The colonel was paunchy, red-faced, thinning gray hair. He raised his head and peered at Billy and Eli for a moment, then spoke. He was direct, curt, and it was obvious that he hated being there, hated the duty that required him to sit in judgment on thirteen of his own men, loathed the thought of entering an order that would put all thirteen of them before twenty-six men who would shoot them dead and bury them in unmarked, shallow graves.
“I’m Colonel Broderick, Fortieth Connecticut. Who are you?”
/> “Corporal Billy Weems, Boston Regiment, Company Nine.”
“Eli Stroud.

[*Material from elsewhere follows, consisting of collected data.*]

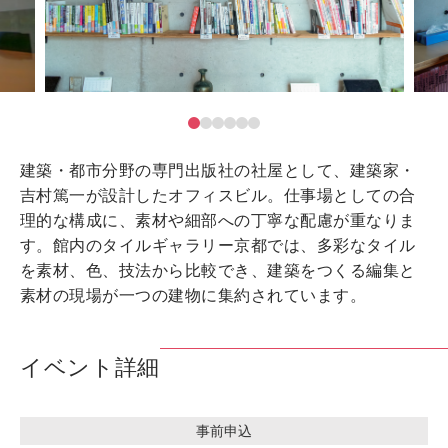
建築・都市分野の専門出版社の社屋として、建築家・
吉村篤一が設計したオフィスビル。仕事場としての合
理的な構成に、素材や細部への丁寧な配慮が重なりま
す。館内のタイルギャラリー京都では、多彩なタイル
を素材、色、技法から比較でき、建築をつくる編集と
素材の現場が一つの建物に集約されています。
イベント詳細
事前申込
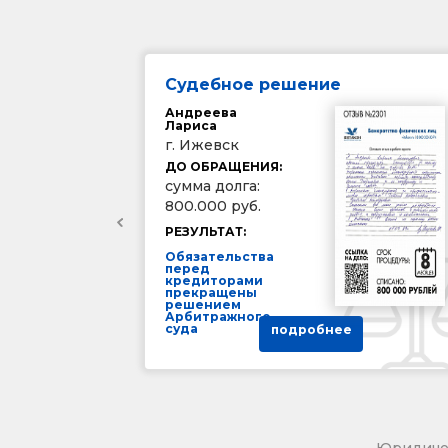
Судебное решение
Андреева
Лариса
г. Ижевск
ДО ОБРАЩЕНИЯ:
сумма долга:
800.000 руб.
РЕЗУЛЬТАТ:
Обязательства
перед
кредиторами
прекращены
решением
Арбитражного
суда
подробнее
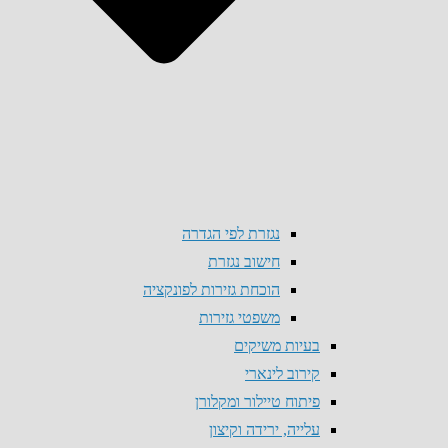
נגזרת לפי הגדרה
חישוב נגזרת
הוכחת גזירות לפונקציה
משפטי גזירות
בעיות משיקים
קירוב לינארי
פיתוח טיילור ומקלורן
עלייה, ירידה וקיצון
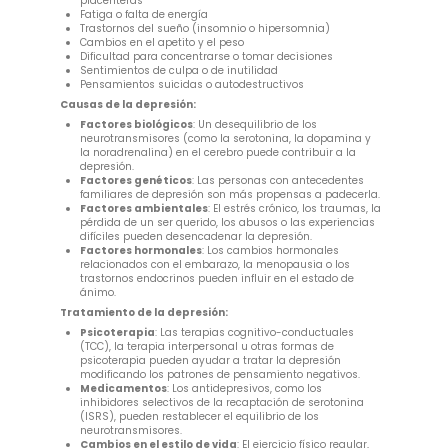
placenteras
Fatiga o falta de energía
Trastornos del sueño (insomnio o hipersomnia)
Cambios en el apetito y el peso
Dificultad para concentrarse o tomar decisiones
Sentimientos de culpa o de inutilidad
Pensamientos suicidas o autodestructivos
Causas de la depresión:
Factores biológicos
: Un desequilibrio de los
neurotransmisores (como la serotonina, la dopamina y
la noradrenalina) en el cerebro puede contribuir a la
depresión.
Factores genéticos
: Las personas con antecedentes
familiares de depresión son más propensas a padecerla.
Factores ambientales
: El estrés crónico, los traumas, la
pérdida de un ser querido, los abusos o las experiencias
difíciles pueden desencadenar la depresión.
Factores hormonales
: Los cambios hormonales
relacionados con el embarazo, la menopausia o los
trastornos endocrinos pueden influir en el estado de
ánimo.
Tratamiento de la depresión:
Psicoterapia
: Las terapias cognitivo-conductuales
(TCC), la terapia interpersonal u otras formas de
psicoterapia pueden ayudar a tratar la depresión
modificando los patrones de pensamiento negativos.
Medicamentos
: Los antidepresivos, como los
inhibidores selectivos de la recaptación de serotonina
(ISRS), pueden restablecer el equilibrio de los
neurotransmisores.
Cambios en el estilo de vida
: El ejercicio físico regular,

Scout.”
Broderick looked at the Iroquois hunting shirt and the wolf skin moccasins, and his eyes fixed on the weapons belt with the ominous black tomahawk, and his forehead wrinkled. “Scout? What unit?”
“Same as Corporal Weems. Boston Regiment.”
Broderick cleared his throat and dropped a finger to a paper in front of him, then raised his head. “This court-martial was convened to hear the charge of desertion against these thirteen men. I’m told you two are the ones that brought them in. Am I correct?”
A hush fell over the room as everyone stared at Billy and Eli, waiting, and Billy answered. “Yes, sir.”
“Last night?”
“Yes, sir.”
“All right. Start at the beginning and tell me the story.”
“Not much to tell. At dusk I saw movement in the trees to the south. Eli went after them and I followed in a few minutes. He got ahead of them and stopped them, and I came in behind. They didn’t fight. We brought them back.” Billy shrugged. “That’s all.”
There was a moment of silence before Broderick spoke again. “You’re saying the two of you braced thirteen men in the dark? Thirteen deserters who knew they could be shot? And there was no trouble? No one tried to escape? fight? Did they have weapons among them?”
“Yes, sir. Ten muskets, eight with bayonets. We brought them back with us.”
“Food?”
“A little in knapsacks. They ate it back in camp while we were waiting for the Connecticut officers to come get them.”
“Did they know there were just two of you?”
“Yes, sir.”
“How?”
“We told them.”
“What else did you tell them?”
“That if they tried to escape or fight, the first man down would be their leader.” Billy turned his head to look at them. “I believe his name was Pratt. Bertram Pratt. We told them that after he was down we would take them as they came. I led them back to camp with Eli at their rear with his rifle in the middle of Pratt’s back. They didn’t fight.”